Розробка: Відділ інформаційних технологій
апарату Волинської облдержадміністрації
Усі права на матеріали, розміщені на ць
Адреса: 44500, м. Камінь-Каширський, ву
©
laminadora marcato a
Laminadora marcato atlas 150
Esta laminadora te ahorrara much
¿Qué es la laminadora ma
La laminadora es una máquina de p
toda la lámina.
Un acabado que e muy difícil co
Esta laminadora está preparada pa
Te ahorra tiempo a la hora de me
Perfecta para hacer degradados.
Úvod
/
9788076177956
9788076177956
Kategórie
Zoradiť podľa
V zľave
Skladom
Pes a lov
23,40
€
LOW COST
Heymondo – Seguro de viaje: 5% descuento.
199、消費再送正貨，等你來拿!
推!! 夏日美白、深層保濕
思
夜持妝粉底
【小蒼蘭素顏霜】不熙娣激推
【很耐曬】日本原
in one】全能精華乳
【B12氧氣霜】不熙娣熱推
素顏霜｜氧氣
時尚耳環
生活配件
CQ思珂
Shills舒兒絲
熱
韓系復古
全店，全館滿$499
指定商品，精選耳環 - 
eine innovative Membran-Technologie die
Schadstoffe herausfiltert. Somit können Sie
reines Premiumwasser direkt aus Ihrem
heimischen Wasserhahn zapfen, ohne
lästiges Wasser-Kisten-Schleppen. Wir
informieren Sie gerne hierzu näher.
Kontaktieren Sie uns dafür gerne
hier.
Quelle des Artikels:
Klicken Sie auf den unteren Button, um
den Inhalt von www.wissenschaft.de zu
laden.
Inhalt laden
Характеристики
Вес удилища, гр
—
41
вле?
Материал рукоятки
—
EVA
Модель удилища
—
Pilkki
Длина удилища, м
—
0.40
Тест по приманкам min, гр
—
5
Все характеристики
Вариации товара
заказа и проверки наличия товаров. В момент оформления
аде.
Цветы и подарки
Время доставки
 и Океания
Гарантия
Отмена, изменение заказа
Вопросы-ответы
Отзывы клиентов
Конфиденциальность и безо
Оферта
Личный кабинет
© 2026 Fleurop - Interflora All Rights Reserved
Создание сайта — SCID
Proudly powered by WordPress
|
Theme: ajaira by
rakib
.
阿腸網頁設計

┄┄┄┄┄┄

▶ _Task directions_: Each line of the listing is to be printed again, unchanged.

▶ _Exercise output_:
Розробка: Відділ інформаційних технологій
апарату Волинської облдержадміністрації
Усі права на матеріали, розміщені на ць
Адреса: 44500, м. Камінь-Каширський, ву
©
laminadora marcato a
Laminadora marcato atlas 150
Esta laminadora te ahorrara much
¿Qué es la laminadora ma
La laminadora es una máquina de p
toda la lámina.
Un acabado que e muy difícil co
Esta laminadora está preparada pa
Te ahorra tiempo a la hora de me
Perfecta para hacer degradados.
Úvod
/
9788076177956
9788076177956
Kategórie
Zoradiť podľa
V zľave
Skladom
Pes a lov
23,40
€
LOW COST
Heymondo – Seguro de viaje: 5% descuento.
199、消費再送正貨，等你來拿!
推!! 夏日美白、深層保濕
思
夜持妝粉底
【小蒼蘭素顏霜】不熙娣激推
【很耐曬】日本原
in one】全能精華乳
【B12氧氣霜】不熙娣熱推
素顏霜｜氧氣
時尚耳環
生活配件
CQ思珂
Shills舒兒絲
熱
韓系復古
全店，全館滿$499
指定商品，精選耳環 - 
eine innovative Membran-Technologie die
Schadstoffe herausfiltert. Somit können Sie
reines Premiumwasser direkt aus Ihrem
heimischen Wasserhahn zapfen, ohne
lästiges Wasser-Kisten-Schleppen. Wir
informieren Sie gerne hierzu näher.
Kontaktieren Sie uns dafür gerne
hier.
Quelle des Artikels:
Klicken Sie auf den unteren Button, um
den Inhalt von www.wissenschaft.de zu
laden.
Inhalt laden
Характеристики
Вес удилища, гр
—
41
вле?
Материал рукоятки
—
EVA
Модель удилища
—
Pilkki
Длина удилища, м
—
0.40
Тест по приманкам min, гр
—
5
Все характеристики
Вариации товара
заказа и проверки наличия товаров. В момент оформления
аде.
Цветы и подарки
Время доставки
 и Океания
Гарантия
Отмена, изменение заказа
Вопросы-ответы
Отзывы клиентов
Конфиденциальность и безо
Оферта
Личный кабинет
© 2026 Fleurop - Interflora All Rights Reserved
Создание сайта — SCID
Proudly powered by WordPress
|
Theme: ajaira by
rakib
.
阿腸網頁設計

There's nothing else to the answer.